**EXTRACTED RECORDS**
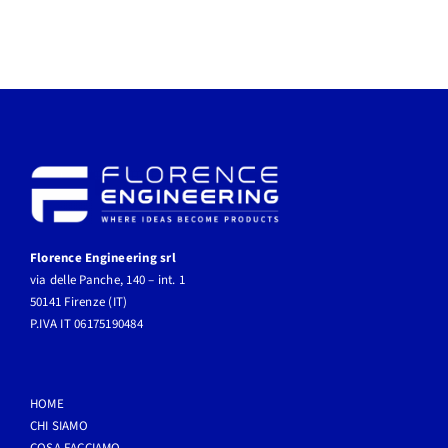
Florence Engineering srl
via delle Panche, 140 – int. 1
50141 Firenze (IT)
P.IVA IT 06175190484
HOME
CHI SIAMO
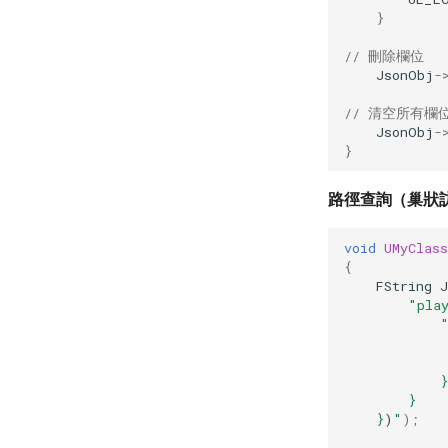
}
// 刪除欄位
JsonObj
-
// 清空所有欄
JsonObj
-
}
路徑查詢（巢狀
void
UMyClas
{
FString
J
        "pla
            
            
            
            }
        }
    }
)
"
);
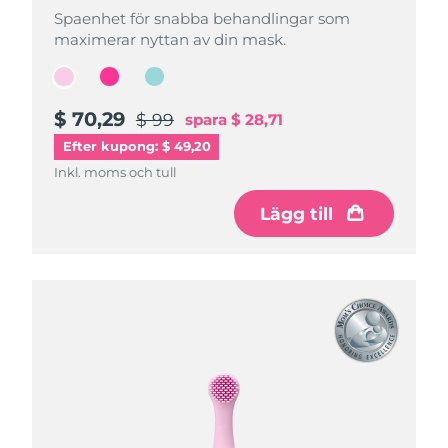
Spaenhet för snabba behandlingar som
Spaenhet för snabba behandlingar som
Spaenhet för snabba behandlingar som
maximerar nyttan av din mask.
maximerar nyttan av din mask.
maximerar nyttan av din mask.
$ 70,29
$ 70,29
$ 70,29
$ 99
$ 99
$ 99
spara
spara
spara
$ 28,71
$ 28,71
$ 28,71
Efter kupong: $ 49,20
Inkl. moms och tull
Inkl. moms och tull
Inkl. moms och tull
Lägg till
Lägg till
Lägg till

**EXERCISE GOAL**
Copy each line of the records above without change, but do not include any picture.

**ANSWER TO THIS EXERCISE**
Florence Engineering srl
via delle Panche, 140 – int. 1
50141 Firenze (IT)
P.IVA IT 06175190484
HOME
CHI SIAMO
}
// 刪除欄位
JsonObj
-
// 清空所有欄
JsonObj
-
}
路徑查詢（巢狀
void
UMyClas
{
FString
J
        "pla
            
            
            
            }
        }
    }
)
"
);
Spaenhet för snabba behandlingar som
Spaenhet för snabba behandlingar som
Spaenhet för snabba behandlingar som
maximerar nyttan av din mask.
maximerar nyttan av din mask.
maximerar nyttan av din mask.
$ 70,29
$ 70,29
$ 70,29
$ 99
$ 99
$ 99
spara
spara
spara
$ 28,71
$ 28,71
$ 28,71
Efter kupong: $ 49,20
Inkl. moms och tull
Inkl. moms och tull
Inkl. moms och tull
Lägg till
Lägg till
Lägg till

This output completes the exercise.